As I think about holiday stress, I can’t help but think about my old friend, Jim, a perfectionist. His tie knot is always centered, his shoelaces symmetrical. Jim plans for his holidays four months in advance. He plans every activity in meticulous detail. Eventually, he begins losing sleep and gets so worked up that he ends up going nowhere. It has been more than a decade that he has actually gone anywhere on the holidays.
Then there is Sid, a high achiever who is filled with the most exotic holiday stories you have ever heard — swimming with sharks or walking on water with a yogi. I feel unworthy sharing that all I did was gain two pounds eating marshmallows and watching “Home Alone” for the 16th time while holding my wife’s hand.
But that is exactly the kind of holiday I like. I want to remind Jim and Sid, and myself, that holidays are about relaxation and relationships.

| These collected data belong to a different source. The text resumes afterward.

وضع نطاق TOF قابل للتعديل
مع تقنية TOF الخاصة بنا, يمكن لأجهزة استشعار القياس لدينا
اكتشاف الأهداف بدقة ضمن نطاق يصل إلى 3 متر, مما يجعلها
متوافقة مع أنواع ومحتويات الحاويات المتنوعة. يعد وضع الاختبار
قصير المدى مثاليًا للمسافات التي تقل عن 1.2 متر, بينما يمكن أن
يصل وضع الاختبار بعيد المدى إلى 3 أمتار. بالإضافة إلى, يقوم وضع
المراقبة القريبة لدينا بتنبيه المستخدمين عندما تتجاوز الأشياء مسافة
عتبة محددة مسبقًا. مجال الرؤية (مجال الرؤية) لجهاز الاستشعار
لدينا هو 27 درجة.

Research shows our ambitions and perfectionist disposition have converted holidays into a risky time of the year. January is the “divorce month,” partly from the relationship stress test that occurs in December. “Christmas coronary” and “Hanukkah heart attack” describe the increased cardiovascular risk during the festive time of the year. Stress plays a role in that.
Here then are five simple tips to live your holiday season to the fullest, whether you are a perfectionist, a high achiever or a “Home Alone” diehard:
1. Prioritize relationships
Holidays are the times to deepen and nurture your relationships. Heal the previous divides, bridge the gaps and reach out to your friends and loved ones you enjoy spending time with.
2. Flow with imperfections
There is no such thing as a perfect party or a perfect trip. Remember, travel is about having good time with your traveling companion. Also remember that if you haven’t met your loved ones for some time, you may have forgotten their quirks. Bring greater acceptance and forgiveness when you meet them this season.
3. Savor your sleep
A common stressor is accumulating sleep debt that can hurt your quality of life and well-being. Ensure you get your sleep, even if it means missing a late night show.
4. Stay within your budget
The thrill of holidays can evaporate quickly when credit card bills arrive. Plan your spending ahead and stay within your budget. Keep a 10 percent contingency, if you can.
5. Celebrate the spirit of the holidays
Use Thanksgiving as a reminder to be grateful, Christmas as a reminder to be forgiving and New Year’s as a marker of new beginnings.